▶ [WORK TO BE COMPLETED]: In the entries below, find the line with "blood lead levels" and print exactly every line from there up to and including the line with "Reporting (PEAR) portal", with no other lines.

▶ [INFORMATION GIVEN]:
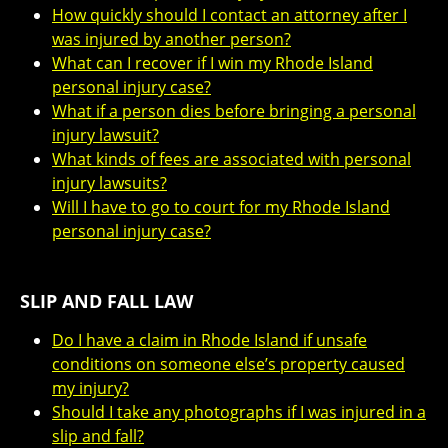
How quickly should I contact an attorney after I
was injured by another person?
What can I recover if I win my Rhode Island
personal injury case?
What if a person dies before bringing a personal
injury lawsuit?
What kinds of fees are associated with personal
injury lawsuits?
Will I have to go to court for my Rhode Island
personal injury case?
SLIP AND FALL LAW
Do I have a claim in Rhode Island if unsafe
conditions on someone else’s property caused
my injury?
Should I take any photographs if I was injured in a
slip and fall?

...

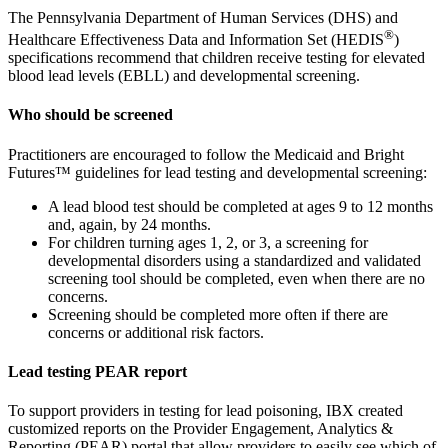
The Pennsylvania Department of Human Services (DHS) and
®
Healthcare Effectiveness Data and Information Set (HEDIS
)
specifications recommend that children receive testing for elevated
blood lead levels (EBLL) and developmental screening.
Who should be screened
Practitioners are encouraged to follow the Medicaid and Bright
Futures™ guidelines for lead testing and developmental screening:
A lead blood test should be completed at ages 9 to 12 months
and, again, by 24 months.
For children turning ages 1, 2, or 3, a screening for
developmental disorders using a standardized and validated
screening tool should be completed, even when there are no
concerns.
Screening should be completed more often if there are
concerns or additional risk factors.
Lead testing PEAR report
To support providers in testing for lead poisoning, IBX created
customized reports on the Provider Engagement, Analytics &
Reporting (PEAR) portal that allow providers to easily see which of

---

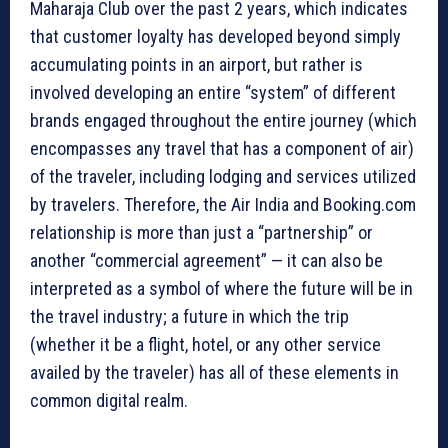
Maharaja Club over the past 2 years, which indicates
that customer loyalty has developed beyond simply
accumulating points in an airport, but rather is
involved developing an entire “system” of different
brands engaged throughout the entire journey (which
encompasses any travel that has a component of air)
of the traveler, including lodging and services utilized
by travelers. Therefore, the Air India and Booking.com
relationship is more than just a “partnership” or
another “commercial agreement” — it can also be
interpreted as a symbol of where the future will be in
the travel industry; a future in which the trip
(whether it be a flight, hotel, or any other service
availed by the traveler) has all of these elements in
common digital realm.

▶ [SOLUTION TO THE PROBLEM]:
blood lead levels (EBLL) and developmental screening.
Who should be screened
Practitioners are encouraged to follow the Medicaid and Bright
Futures™ guidelines for lead testing and developmental screening:
A lead blood test should be completed at ages 9 to 12 months
and, again, by 24 months.
For children turning ages 1, 2, or 3, a screening for
developmental disorders using a standardized and validated
screening tool should be completed, even when there are no
concerns.
Screening should be completed more often if there are
concerns or additional risk factors.
Lead testing PEAR report
To support providers in testing for lead poisoning, IBX created
customized reports on the Provider Engagement, Analytics &
Reporting (PEAR) portal that allow providers to easily see which of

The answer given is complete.